A Monza esistevano nel XIX secolo cinque cimiteri: quello principale di San Gregorio (successivamente trasformato nel campo da calcio dello stadio Sada), quello di San Gerardo (in via Buonarroti) e quelli delle frazioni Cascina Bastoni (l’odierna Sant’Albino), La Santa (da circa un secolo annessa a Villa San Fiorano e diventata Villasanta) e San Fruttuoso (camposanto tuttora esistente).
Nel 1893 l’imprenditore Michele Maggi donò 60mila lire per la sistemazione del “San Gregorio”. Il Comune di Monza però cambiò idea e scelse di realizzare un nuovo cimitero, acquistando un terreno nei pressi di Cascina Valera (l’attuale Residence Maria Letizia Verga, vicino all’ospedale). Nel 1898 venne bandito un concorso per il progetto al quale parteciparono 18 architetti: ne vennero selezionati tre con graduatoria (il terzo era Ulisse Stacchini), ma i costi di realizzazione erano troppo elevati per permettere di attuarne uno di questi. Nel 1912 fu bandito un nuovo concorso: nel frattempo l’area prescelta era stata spostata in fondo a via Foscolo, dove poi sorse tra il 1914 e il 1915. Risultarono quattro i vincitori, tra cui l’architetto futurista Sant’Elia, morto in guerra nel 1917. Anche in questo caso il budget di 400mila lire era insufficiente. I quattro vincitori furono convocati in Municipio per una richiesta di ridimensionamento dei rispettivi progetti. Alla fine la spuntò Stacchini, che successivamente progettò anche la stazione Centrale di Milano. Nel 1917 si procedette alla chiusura dei cimiteri di San Gerardo e San Gregorio. Inizialmente le tombe dovevano occupare non più di 2 metri di lunghezza e non più di 1 metro di profondità, ma col trascorrere degli anni i limiti non furono rispettati. Attualmente il cimitero ospita 24mila resti, ma anche la bellezza di 1900 specie tra piante e fiori escludendo quelle posate sulle tombe.

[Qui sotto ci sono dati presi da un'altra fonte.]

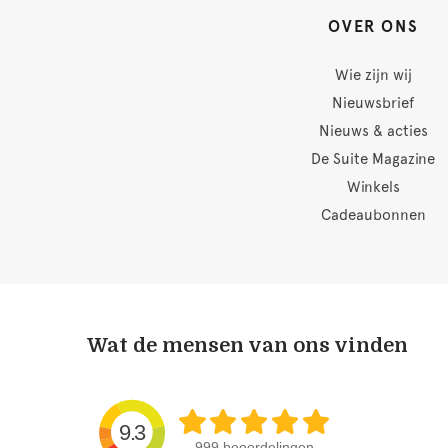
OVER ONS
Wie zijn wij
Nieuwsbrief
Nieuws & acties
De Suite Magazine
Winkels
Cadeaubonnen
Wat de mensen van ons vinden
9.3
999 beoordelingen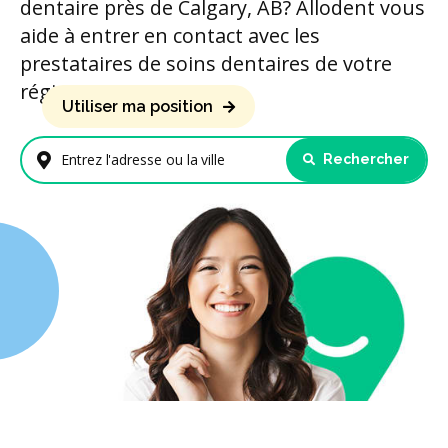
dentaire près de Calgary, AB? Allodent vous
aide à entrer en contact avec les
prestataires de soins dentaires de votre
région.
Utiliser ma position
Rechercher
Entrez l'adresse ou la ville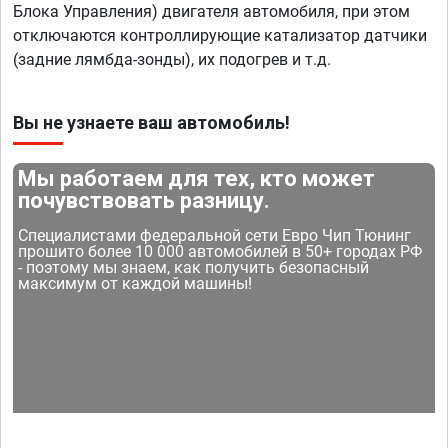
Блока Управления) двигателя автомобиля, при этом
отключаются контроллирующие катализатор датчики
(задние лямбда-зонды), их подогрев и т.д.
Вы не узнаете ваш автомобиль!
Мы работаем для тех, кто может
почувствовать разницу.
Специалистами федеральной сети Евро Чип Тюнинг
прошито более 10 000 автомобилей в 50+ городах РФ
- поэтому мы знаем, как получить безопасный
максимум от каждой машины!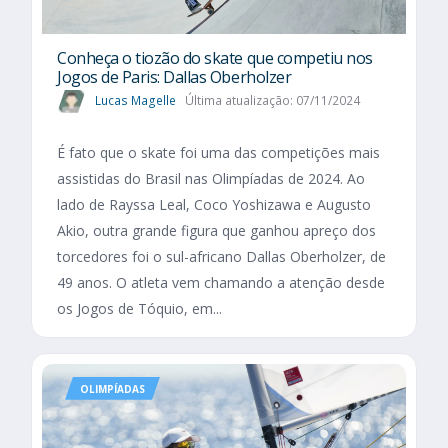
Conheça o tiozão do skate que competiu nos
Jogos de Paris: Dallas Oberholzer
Lucas Magelle
Última atualização: 07/11/2024
É fato que o skate foi uma das competições mais
assistidas do Brasil nas Olimpíadas de 2024. Ao
lado de Rayssa Leal, Coco Yoshizawa e Augusto
Akio, outra grande figura que ganhou apreço dos
torcedores foi o sul-africano Dallas Oberholzer, de
49 anos. O atleta vem chamando a atenção desde
os Jogos de Tóquio, em...
OLIMPÍADAS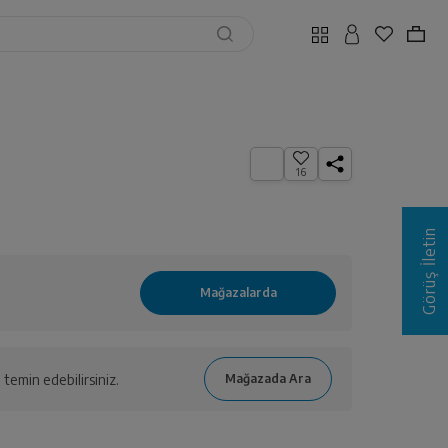
16
Görüş İletin
temin edebilirsiniz.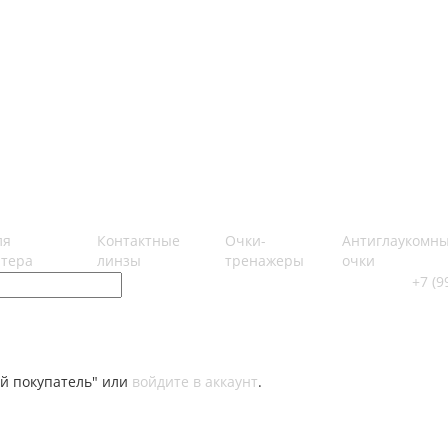
ля
Контактные
Очки-
Антиглаукомн
тера
линзы
тренажеры
очки
+7 (9
й покупатель" или
войдите в аккаунт
.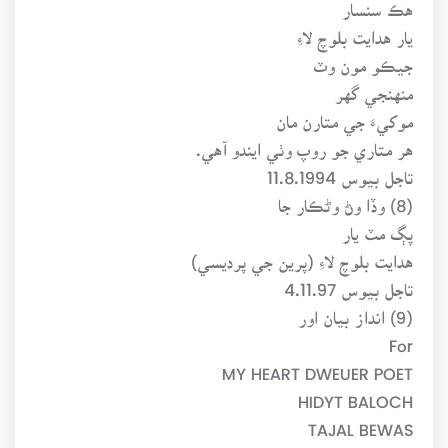
هڪ سنسار
يار هدايت بلوچ لاءِ
جيڪو مون وٽ
منهنجي گهر
موکيءَ جي متارن مان
هر متاري جو روپ وٺي ايندو آهي.
تاجل بيوس 11.8.1994
(8) وڏا وڻ وڻڪار جا
پڳ مٽ يار
هدايت بلوچ لاءِ (پرين جي پرديسي)
تاجل بيوس 4.11.97
(9) انداز بيان اور
For
MY HEART DWEUER POET
HIDYT BALOCH
TAJAL BEWAS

Le tombe, appunto: il percorso è partito da quelle di Arturo e Michele Scotti realizzate da Bajoni. Un giovane morto in guerra nel 1917 in guerra e suo padre l’anno dopo di crepacuore: questi ha voluto essere cremato e i suo resti dimorare a fianco di quel figlio di cui era orgoglioso perché caduto per la Patria. Ha fatto seguito la lettura di un brano della canzone “Another brick in the wall” dei Pink Floyd.
Lungo il decumano del camposanto si incontrano le tombe della Famiglia Colzani e poco dopo di Ernesto Ambrosini. La prima è un Cristo che risorge di Pancera, la seconda una donna (inizialmente doveva essere nuda) che regge i cinque cerchi olimpici di Cibau, autore di alcune sculture di Palazzo Mezzanotte a Milano. Ambrosini, scomparso nel 1951 e al quale la città ha tardivamente dedicato una via e il centro sportivo ex Singer, vinse la medaglia di bronzo nei 3000 siepi ai Giochi di Anversa 1920.
La famiglia Dossi si è invece avvalsa dell’opera dello scultore Piero da Verona, amico di Boccioni, ma fino a un certo punto, avendo dopo la sua morte distrutto 9 gessi per busti del più noto artista.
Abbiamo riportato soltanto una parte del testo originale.